An exact transcription of all the entries is needed; pictures stay out.

++++++++++++++++++++

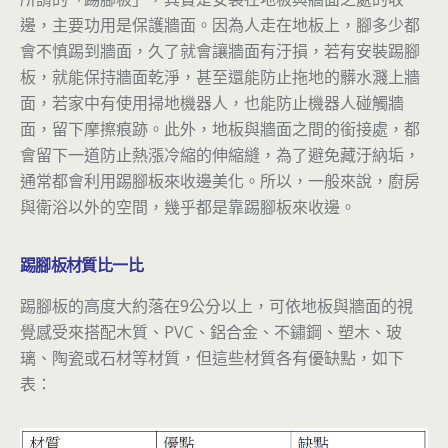
邊，主要功用是保護牆面。因為人走在地板上，腳多少都
會不慎踢到牆面，久了就會讓牆面有汙損，若有安裝踢腳
板，就能保持牆面乾淨，甚至還能防止拖地的髒水濺上牆
面，若家中有使用掃地機器人，也能防止機器人碰觸牆
面，留下摩擦痕跡。此外，地板與牆面之間的銜接處，都
會留下一道防止熱漲冷縮的伸縮縫，為了避免藏汙納垢，
通常都會利用踢腳板來收邊美化。所以，一般來說，廚房
與衛浴以外的空間，幾乎都是靠踢腳板來收邊。
踢腳板材質比一比
踢腳板的高度大約落在9公分以上，可依地板與牆面的視
覺感受來搭配木質、PVC、鋁合金、不鏽鋼、塑木、玻
璃、陶瓷或石材等材質，但這些材質各有優缺點，如下
表：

++++++++++++++++++++

▸ **FINISHED EXERCISE**
邊，主要功用是保護牆面。因為人走在地板上，腳多少都
會不慎踢到牆面，久了就會讓牆面有汙損，若有安裝踢腳
板，就能保持牆面乾淨，甚至還能防止拖地的髒水濺上牆
面，若家中有使用掃地機器人，也能防止機器人碰觸牆
面，留下摩擦痕跡。此外，地板與牆面之間的銜接處，都
會留下一道防止熱漲冷縮的伸縮縫，為了避免藏汙納垢，
通常都會利用踢腳板來收邊美化。所以，一般來說，廚房
與衛浴以外的空間，幾乎都是靠踢腳板來收邊。
踢腳板材質比一比
踢腳板的高度大約落在9公分以上，可依地板與牆面的視
覺感受來搭配木質、PVC、鋁合金、不鏽鋼、塑木、玻
璃、陶瓷或石材等材質，但這些材質各有優缺點，如下
表：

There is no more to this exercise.